- What to produce -
The only thing to report is how many lines of the data contain the word "Returning".
+++ Data records +++
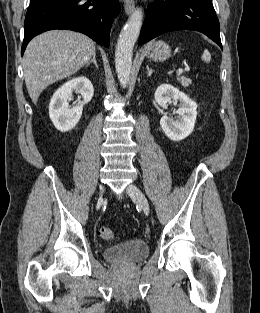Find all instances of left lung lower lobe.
Returning <instances> with one entry per match:
<instances>
[{
	"label": "left lung lower lobe",
	"instance_id": "left-lung-lower-lobe-1",
	"mask_svg": "<svg viewBox=\"0 0 260 313\" xmlns=\"http://www.w3.org/2000/svg\"><path fill=\"white\" fill-rule=\"evenodd\" d=\"M174 30L202 32L222 48L212 0H155L148 6L138 45Z\"/></svg>",
	"mask_w": 260,
	"mask_h": 313
}]
</instances>
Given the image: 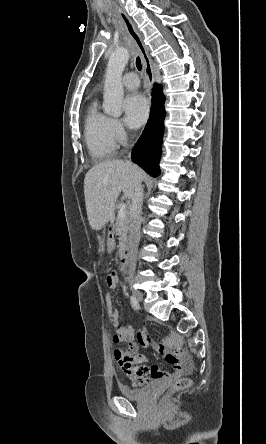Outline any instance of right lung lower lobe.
Listing matches in <instances>:
<instances>
[{
	"instance_id": "98d812e1",
	"label": "right lung lower lobe",
	"mask_w": 266,
	"mask_h": 444,
	"mask_svg": "<svg viewBox=\"0 0 266 444\" xmlns=\"http://www.w3.org/2000/svg\"><path fill=\"white\" fill-rule=\"evenodd\" d=\"M152 96L153 106L150 119L133 149L132 161L149 175L157 177L160 173L159 158L165 117V99L159 85L155 84Z\"/></svg>"
}]
</instances>
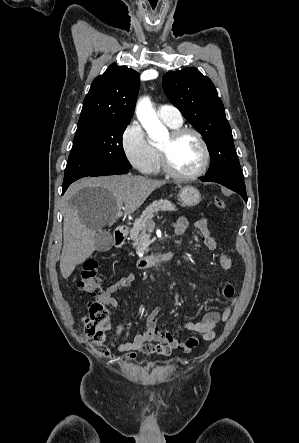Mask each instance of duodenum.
<instances>
[{"label": "duodenum", "mask_w": 299, "mask_h": 443, "mask_svg": "<svg viewBox=\"0 0 299 443\" xmlns=\"http://www.w3.org/2000/svg\"><path fill=\"white\" fill-rule=\"evenodd\" d=\"M114 238V246L115 247H121L125 243L126 239V227L124 225L118 226L113 233ZM175 256V253L173 251H169L163 255L164 259H172ZM153 263H155V260L151 257H138L136 260V267L138 269H146L149 266H151Z\"/></svg>", "instance_id": "1"}]
</instances>
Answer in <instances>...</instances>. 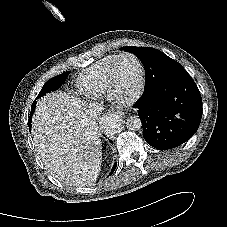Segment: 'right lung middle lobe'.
Returning a JSON list of instances; mask_svg holds the SVG:
<instances>
[{"mask_svg":"<svg viewBox=\"0 0 227 227\" xmlns=\"http://www.w3.org/2000/svg\"><path fill=\"white\" fill-rule=\"evenodd\" d=\"M69 73H70V71H67V72H64V73H62L58 76H55V77L49 79L43 85L41 91L39 92V94L37 96V99L44 96L46 93H48L50 91H55V90L59 89L62 86V84L65 82ZM35 106H36V101H34L33 104H32V107H31L32 110H31L29 119L31 118V116L34 112ZM31 122H32V120H28L29 129H31Z\"/></svg>","mask_w":227,"mask_h":227,"instance_id":"dd1d6c3e","label":"right lung middle lobe"}]
</instances>
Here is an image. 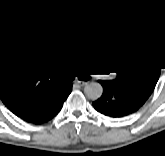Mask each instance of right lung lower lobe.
<instances>
[{"label":"right lung lower lobe","mask_w":165,"mask_h":156,"mask_svg":"<svg viewBox=\"0 0 165 156\" xmlns=\"http://www.w3.org/2000/svg\"><path fill=\"white\" fill-rule=\"evenodd\" d=\"M71 91L72 84H67V87L62 91V93L48 106L29 116L23 117L22 119L33 124H43L48 122L61 110L64 101L67 99Z\"/></svg>","instance_id":"1"}]
</instances>
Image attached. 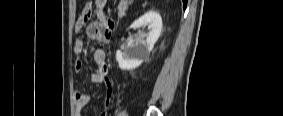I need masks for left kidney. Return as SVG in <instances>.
Wrapping results in <instances>:
<instances>
[{
  "label": "left kidney",
  "instance_id": "1",
  "mask_svg": "<svg viewBox=\"0 0 283 116\" xmlns=\"http://www.w3.org/2000/svg\"><path fill=\"white\" fill-rule=\"evenodd\" d=\"M143 26L150 28L146 39L143 37L137 38L133 43L125 46L123 50L116 51V60L120 69H135L149 58L150 52L161 34L162 18L159 13L151 10L134 21L129 28H140Z\"/></svg>",
  "mask_w": 283,
  "mask_h": 116
}]
</instances>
+++
- Final answer -
2